January entertainment has included watching my cat watch the bird feeder and beating my carpets clean in the snow because the internet told me to.
I Googled “The Pioneer Woman Rug Beating” which sent me to a link to Walmart so I could buy “The Pioneer Woman Floral Howdy Typography Arctic White Cotton Oval 1 Piece Bath Rug, 20" x 32."
It really says “Howdy” on it.
Here’s my Marlboro Man helping me beat rugs. He’s not the flannel shirt, straw chewin’ type, but an Austrian philosopher, so let’s call him Übermensch. I don’t even have to cook my Übermensch Cowboy Brats for dinner or Cowboy Kraut for lunch or Cowboy Muesli for breakfast or give him a shovel to eat them with.
True Story: When I asked him to throw the rug over the rail, he threw the rug over the rail tossing it up and over so it landed in my yard. I’ve never had a man listen so hard to me before. Übermensch.
My rugs were dirty again in two days. But I guess they are free of bacteria now?
Less fun than rug beating has been frozen pipes. I bet Ree Drummond doesn’t haul buckets of water to fill her toilet tank.
No running water helps you understand why people used to bathe once a week real quick. Übermensch and I do not live together, which comes in handy when I need to shower and refill my buckets, because I never got around to digging a well last summer.
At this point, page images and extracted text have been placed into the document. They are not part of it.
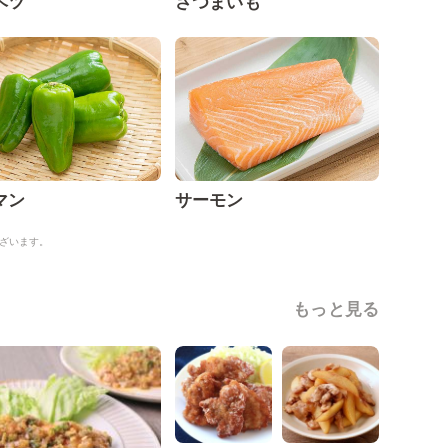
ベツ
さつまいも
マン
サーモン
ざいます。
もっと見る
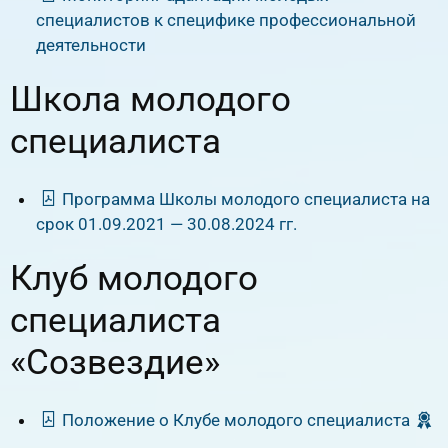
специалистов к специфике профессиональной
деятельности
Школа молодого
специалиста
Программа Школы молодого специалиста на
срок 01.09.2021 — 30.08.2024 гг.
Клуб молодого
специалиста
«Созвездие»
Положение о Клубе молодого специалиста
I know, I know, I could melt snow but now there’s dirt crumbs from the carpet and birdseed all over it.
Even less fun than frozen pipes is burst pipes after the frozen pipes melt.
Welcome to my latest episode of This Old %O#$(*$U#(@!?!?! House. Although, it was courteous of the house to pour water into the garage drain.
And I got to feel all brawny running to the hardware store to buy one “Water Main Shut Off Valve” (vocab word of the week). My house doesn’t have a normal water shut-off valve, so I had to find one of those special T-shaped things that looks like an elephant IUD.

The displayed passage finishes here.